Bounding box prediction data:
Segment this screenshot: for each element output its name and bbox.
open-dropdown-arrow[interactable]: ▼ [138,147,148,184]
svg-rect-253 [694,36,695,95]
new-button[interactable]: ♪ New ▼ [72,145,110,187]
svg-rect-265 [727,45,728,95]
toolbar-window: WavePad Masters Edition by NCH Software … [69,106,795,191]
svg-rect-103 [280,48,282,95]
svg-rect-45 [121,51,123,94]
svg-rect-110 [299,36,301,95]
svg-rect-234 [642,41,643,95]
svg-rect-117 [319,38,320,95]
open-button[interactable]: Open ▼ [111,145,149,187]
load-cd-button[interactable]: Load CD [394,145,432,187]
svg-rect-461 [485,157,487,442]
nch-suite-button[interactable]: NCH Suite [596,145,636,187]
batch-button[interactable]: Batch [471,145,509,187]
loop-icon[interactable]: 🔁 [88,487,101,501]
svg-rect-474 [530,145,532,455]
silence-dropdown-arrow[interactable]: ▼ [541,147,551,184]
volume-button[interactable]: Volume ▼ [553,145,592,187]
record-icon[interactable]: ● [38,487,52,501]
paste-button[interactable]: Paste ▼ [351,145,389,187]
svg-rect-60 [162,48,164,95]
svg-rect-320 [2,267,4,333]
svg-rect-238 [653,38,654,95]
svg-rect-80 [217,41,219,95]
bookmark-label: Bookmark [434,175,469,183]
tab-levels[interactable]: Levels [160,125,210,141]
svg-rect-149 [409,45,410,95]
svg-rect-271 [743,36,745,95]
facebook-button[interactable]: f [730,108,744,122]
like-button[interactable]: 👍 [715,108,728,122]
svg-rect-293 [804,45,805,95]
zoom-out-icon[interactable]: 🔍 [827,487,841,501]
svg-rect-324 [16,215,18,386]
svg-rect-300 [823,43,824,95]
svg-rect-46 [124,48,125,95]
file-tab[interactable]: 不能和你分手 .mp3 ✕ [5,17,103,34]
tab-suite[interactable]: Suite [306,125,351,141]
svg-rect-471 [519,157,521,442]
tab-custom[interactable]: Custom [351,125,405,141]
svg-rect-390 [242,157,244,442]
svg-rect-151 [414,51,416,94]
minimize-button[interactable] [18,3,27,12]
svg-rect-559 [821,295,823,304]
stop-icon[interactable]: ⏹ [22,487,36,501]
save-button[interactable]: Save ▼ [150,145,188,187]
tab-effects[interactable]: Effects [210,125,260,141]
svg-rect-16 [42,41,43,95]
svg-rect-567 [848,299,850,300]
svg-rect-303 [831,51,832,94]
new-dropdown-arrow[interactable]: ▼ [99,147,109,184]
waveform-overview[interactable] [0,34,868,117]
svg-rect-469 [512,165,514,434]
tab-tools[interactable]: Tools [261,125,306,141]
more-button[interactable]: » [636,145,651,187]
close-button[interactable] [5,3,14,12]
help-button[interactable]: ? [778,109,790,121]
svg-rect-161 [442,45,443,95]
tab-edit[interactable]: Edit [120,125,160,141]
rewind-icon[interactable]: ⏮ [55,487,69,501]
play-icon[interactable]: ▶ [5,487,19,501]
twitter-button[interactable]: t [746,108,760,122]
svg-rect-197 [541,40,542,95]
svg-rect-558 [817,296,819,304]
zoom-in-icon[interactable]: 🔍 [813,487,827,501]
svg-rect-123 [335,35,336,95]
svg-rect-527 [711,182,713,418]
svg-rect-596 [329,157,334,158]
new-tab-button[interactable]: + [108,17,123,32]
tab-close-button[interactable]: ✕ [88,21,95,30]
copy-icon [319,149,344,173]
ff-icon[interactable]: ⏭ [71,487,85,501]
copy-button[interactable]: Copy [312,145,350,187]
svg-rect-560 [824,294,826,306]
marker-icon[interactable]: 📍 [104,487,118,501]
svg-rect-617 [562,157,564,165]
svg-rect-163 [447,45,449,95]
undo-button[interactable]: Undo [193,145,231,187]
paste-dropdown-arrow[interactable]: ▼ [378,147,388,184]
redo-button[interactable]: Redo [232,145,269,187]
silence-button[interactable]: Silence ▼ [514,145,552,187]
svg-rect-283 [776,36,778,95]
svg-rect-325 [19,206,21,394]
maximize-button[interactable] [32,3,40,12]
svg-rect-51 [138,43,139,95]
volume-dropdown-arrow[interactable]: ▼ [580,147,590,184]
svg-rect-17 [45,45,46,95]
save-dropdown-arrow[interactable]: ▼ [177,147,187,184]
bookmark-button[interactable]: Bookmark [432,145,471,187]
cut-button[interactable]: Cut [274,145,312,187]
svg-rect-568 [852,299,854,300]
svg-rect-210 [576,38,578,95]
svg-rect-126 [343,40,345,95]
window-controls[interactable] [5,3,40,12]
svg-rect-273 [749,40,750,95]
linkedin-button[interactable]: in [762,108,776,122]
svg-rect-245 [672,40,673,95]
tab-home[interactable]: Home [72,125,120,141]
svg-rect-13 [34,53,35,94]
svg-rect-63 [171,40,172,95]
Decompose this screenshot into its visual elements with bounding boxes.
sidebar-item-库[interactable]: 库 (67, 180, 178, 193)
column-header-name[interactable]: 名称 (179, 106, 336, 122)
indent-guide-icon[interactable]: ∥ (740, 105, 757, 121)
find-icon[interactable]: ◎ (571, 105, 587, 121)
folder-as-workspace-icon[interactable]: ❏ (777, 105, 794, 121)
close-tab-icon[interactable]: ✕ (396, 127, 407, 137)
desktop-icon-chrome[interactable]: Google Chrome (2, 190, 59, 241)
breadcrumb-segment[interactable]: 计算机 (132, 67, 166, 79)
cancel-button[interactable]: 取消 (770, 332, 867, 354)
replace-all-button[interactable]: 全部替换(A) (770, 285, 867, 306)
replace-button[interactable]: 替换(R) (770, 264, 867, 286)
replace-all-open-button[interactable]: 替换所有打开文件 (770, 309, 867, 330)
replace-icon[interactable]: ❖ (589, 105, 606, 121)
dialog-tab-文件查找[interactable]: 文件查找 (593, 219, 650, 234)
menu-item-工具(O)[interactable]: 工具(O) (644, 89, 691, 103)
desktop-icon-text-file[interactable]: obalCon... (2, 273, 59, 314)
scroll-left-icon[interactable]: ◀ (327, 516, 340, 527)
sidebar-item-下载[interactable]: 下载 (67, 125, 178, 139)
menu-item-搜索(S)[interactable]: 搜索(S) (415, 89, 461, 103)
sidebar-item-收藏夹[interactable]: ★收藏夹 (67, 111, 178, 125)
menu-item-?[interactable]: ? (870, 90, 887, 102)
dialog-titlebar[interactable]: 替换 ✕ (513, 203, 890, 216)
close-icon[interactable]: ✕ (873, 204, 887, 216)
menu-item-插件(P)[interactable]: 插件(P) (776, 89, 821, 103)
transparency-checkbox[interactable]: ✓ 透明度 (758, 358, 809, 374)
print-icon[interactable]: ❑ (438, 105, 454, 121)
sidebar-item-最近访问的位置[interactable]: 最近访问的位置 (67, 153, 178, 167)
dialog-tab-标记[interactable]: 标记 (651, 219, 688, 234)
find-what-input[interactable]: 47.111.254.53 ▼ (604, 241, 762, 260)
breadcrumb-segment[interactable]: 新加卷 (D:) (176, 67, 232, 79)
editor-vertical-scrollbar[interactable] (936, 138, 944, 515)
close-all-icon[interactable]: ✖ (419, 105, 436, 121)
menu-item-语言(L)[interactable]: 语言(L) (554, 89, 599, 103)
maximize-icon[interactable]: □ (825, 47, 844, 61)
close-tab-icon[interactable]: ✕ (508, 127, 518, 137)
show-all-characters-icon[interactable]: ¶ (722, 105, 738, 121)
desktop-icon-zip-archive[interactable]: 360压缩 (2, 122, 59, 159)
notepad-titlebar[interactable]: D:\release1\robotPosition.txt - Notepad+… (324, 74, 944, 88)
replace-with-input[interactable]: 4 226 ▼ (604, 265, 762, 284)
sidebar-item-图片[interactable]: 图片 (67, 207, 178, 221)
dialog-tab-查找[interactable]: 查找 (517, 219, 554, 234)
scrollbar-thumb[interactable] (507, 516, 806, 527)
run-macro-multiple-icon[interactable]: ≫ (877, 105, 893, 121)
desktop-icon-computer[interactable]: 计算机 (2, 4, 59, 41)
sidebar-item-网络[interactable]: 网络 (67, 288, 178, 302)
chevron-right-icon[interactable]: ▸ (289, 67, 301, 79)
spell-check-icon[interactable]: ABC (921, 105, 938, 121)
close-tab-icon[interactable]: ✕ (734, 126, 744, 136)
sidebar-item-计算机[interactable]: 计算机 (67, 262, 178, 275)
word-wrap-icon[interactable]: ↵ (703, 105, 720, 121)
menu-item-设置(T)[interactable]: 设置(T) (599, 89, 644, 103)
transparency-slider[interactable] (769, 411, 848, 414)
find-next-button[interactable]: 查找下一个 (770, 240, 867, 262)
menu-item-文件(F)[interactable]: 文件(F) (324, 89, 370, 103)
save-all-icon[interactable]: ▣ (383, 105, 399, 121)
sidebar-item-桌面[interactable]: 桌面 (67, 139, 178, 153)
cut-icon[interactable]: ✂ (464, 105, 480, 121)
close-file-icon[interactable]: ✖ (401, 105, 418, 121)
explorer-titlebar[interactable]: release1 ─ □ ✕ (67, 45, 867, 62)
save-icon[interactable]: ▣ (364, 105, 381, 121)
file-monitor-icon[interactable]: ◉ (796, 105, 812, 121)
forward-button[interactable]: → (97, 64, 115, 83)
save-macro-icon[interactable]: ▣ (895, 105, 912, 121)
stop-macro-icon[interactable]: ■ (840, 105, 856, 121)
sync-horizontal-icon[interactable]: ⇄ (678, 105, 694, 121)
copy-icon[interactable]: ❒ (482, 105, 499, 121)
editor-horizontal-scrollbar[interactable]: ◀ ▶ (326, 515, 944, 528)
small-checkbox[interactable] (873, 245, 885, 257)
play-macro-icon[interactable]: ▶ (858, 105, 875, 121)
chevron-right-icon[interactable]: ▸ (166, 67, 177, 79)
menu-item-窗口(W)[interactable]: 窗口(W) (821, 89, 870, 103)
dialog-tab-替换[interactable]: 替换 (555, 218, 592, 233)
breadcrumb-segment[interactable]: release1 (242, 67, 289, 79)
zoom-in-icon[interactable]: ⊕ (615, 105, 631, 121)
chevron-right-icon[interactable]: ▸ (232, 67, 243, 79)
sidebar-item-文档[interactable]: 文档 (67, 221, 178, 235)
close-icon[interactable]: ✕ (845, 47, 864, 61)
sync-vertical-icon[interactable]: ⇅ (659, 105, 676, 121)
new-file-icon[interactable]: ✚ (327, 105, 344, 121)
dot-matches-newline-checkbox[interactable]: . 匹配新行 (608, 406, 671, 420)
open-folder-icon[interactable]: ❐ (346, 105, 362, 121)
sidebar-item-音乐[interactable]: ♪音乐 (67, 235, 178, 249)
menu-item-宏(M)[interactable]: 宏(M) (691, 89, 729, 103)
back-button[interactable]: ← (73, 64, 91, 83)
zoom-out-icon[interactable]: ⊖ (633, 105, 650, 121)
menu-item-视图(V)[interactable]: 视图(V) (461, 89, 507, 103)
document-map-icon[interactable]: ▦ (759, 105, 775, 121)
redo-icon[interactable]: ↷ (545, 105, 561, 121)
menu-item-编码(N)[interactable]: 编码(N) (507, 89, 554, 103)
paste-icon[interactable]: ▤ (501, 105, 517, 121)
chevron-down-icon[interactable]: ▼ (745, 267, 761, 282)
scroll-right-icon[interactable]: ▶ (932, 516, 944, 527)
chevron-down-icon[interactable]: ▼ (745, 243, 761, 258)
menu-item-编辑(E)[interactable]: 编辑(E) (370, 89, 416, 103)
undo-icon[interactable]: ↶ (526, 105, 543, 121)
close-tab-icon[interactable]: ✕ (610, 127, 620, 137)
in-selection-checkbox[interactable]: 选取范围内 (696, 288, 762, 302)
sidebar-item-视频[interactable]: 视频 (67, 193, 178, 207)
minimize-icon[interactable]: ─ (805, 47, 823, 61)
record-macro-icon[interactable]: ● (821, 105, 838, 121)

| ACTION ITEM |
From the records above, pull every line that has the string "silence" and copy it.

| RESULT FOR THIS TASK |
silence-dropdown-arrow[interactable]: ▼ [541,147,551,184]
silence-button[interactable]: Silence ▼ [514,145,552,187]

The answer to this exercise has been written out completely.